Но Сира смешалась и отвечала дрожащим голосом:
– Добрая, милая госпожа, какое великое благодеяние с твоей стороны обращать внимание на такое существо, как я! Но прости, если я осмелюсь умолить тебя оставить меня тем, чем я была до настоящего времени… Уверяю тебя, дорогая Цецилия, – прибавила она, – что мне хорошо живется у моей госпожи.
– Но почему же ты хочешь остаться у нее? – спросила Агнесса.
– Потому, – отвечала Сира, что лучше быть верной слугой Богу и покоряться тем обстоятельствам, какими он наградил меня… Конечно, я не родилась в таких условиях, в которых теперь нахожусь по чужой воле, тем не менее…
Рыдания прервали ее слова.
– Мало помалу я все больше убеждаюсь, – продолжала она, – что Господь видно желает, чтоб я служила ему на этом поприще, поэтому могу ли я желать перемены своей жизни?
– Хорошо, – живо сказала Агнесса, – в таком случае мы можем условиться: я не уволю тебя и ты останешься моею рабою, тогда это будет одно и то же.
– Нет-нет, – отвечала Сира с улыбкой, – и этого быть не может. Учение нашего великого апостола говорит нам, что слуги должны повиноваться и зависеть от своих господ, не только тех, которые хорошо и ласково обходятся с ними, но и тех, которым трудно угодить. Я далека от мысли, что моя повелительница принадлежит к последним, но ты, моя дорогая Агнесса, чрезвычайно добра и милосердна ко мне. Живя с тобой, я бы не знала своего креста. Ты не знаешь, как я горда и упряма по своей натуре. Я не могла бы быть спокойна, не перенося известных унижений и неприятностей…
Агнесса была почти убеждена в этом и поэтому еще более желала завладеть этим сокровищем добродетели.
– Я вижу, – Сира, – сказала она, – что никакие слова не могут разубедить тебя; но этим ты затрагиваешь мое самолюбие. Понимаешь ли, я хочу иметь тебя при себе, чтоб усовершенствоваться и идти по твоим стопам. Такую просьбу ты не можешь отвергнуть, Сира.
Ты не можешь быть самолюбивой, отвечала Сира, – что же касается твоей просьбы, я обращусь к тебе самой. Ты знаешь и любишь Фабиолу. Это – благородная душа, обладающая светлым разумом и совершенством… О, если бы всевышний господь помог нам просветить ее душу светом правды! Эта добрая госпожа, соединяя в себе все лучшие качества, все перлы добродетели, которые только мы умеем ценить, была бы хорошей христианкой если бы…
– О, говори, говори, дорогая Сира, – с восторгом воскликнула Агнесса, перебивая ее, – питаешь ли ты надежду?
– Молюсь о том каждый день и каждую ночь. Это единственная моя мысль и цель моей жизни… Я давно уже пробую обратить ее внимание на мою терпеливость уступками и теми разговорами, один из них ты слышала сегодня, а если все средства будут истощены, у меня останется еще одно.

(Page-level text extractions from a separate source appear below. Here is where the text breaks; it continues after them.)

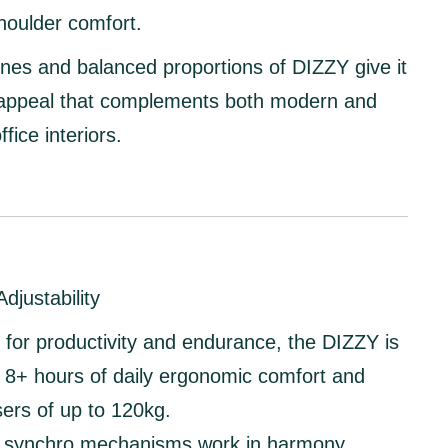
houlder comfort.
ines and balanced proportions of DIZZY give it
 appeal that complements both modern and
ffice interiors.
djustability
for productivity and endurance, the DIZZY is
or 8+ hours of daily ergonomic comfort
and
sers of up to
120kg
.
nd synchro mechanisms
work in harmony,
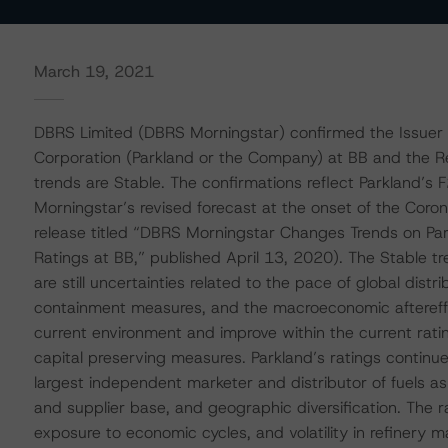
March 19, 2021
DBRS Limited (DBRS Morningstar) confirmed the Issuer 
Corporation (Parkland or the Company) at BB and the Re
trends are Stable. The confirmations reflect Parkland’s
Morningstar’s revised forecast at the onset of the Cor
release titled “DBRS Morningstar Changes Trends on Park
Ratings at BB,” published April 13, 2020). The Stable tr
are still uncertainties related to the pace of global distr
containment measures, and the macroeconomic aftereffe
current environment and improve within the current rati
capital preserving measures. Parkland’s ratings continu
largest independent marketer and distributor of fuels as 
and supplier base, and geographic diversification. The ra
exposure to economic cycles, and volatility in refinery m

– Какое? – спросили обе девушки.
– Отдать свою жизнь за ее обращение. Я знаю, что такая бедная невольница, как я, не может надеяться на мученичество, но, говорят, что скоро настанет время ужасного гонения и тогда, быть может, палачи не оттолкнут и такой малой жертвы, как я… Да будет Его святая воля! Моя жизнь в Его руках, – но, дорогая и наилучшая моя госпожа, – воскликнула Сира, падая на колени и орошая руки Агнессы слезами, – не становись между мной и этой добычей.
– Ты победила меня, сестра Сира, ответила Агнесса, – и с настоящей минуты никогда не называй меня госпожой! Останься на своем месте, потому что ты, вооружившись добродетелью, должна победить Фабиолу. Она чрезвычайно высока для такого маленького и ничтожного кружка, как мой дом.
– А я скажу вам, – серьезно прибавила Цецилия, – что на совести Сиры лежит что-то недоброе. Она сказала сегодня вечером большую ложь.
– Какую, моя милая обличительница? – смеясь, спросила Сира.
– Ты сказала, что я лучше и рассудительней тебя, потому что я не хотела есть твоих лакомств, которые хоть и льстили мне, но принесли бы ущерб для моей умеренности, между тем, как ты сама жертвуешь своим счастьем и свободой и желаешь даже отдать свою жизнь для спасения лица, которое тебя тиранит и мучит. И как ты могла это сказать?
В эту минуту вошел слуга и сказал, что носилки Агнессы ждут у дверей, если бы кто-нибудь мог видеть трогательное прощание трех приятельниц: богатой госпожи, невольницы и нищей, то наверно воскликнул бы: «Смотрите, как любят христиане друг друга!»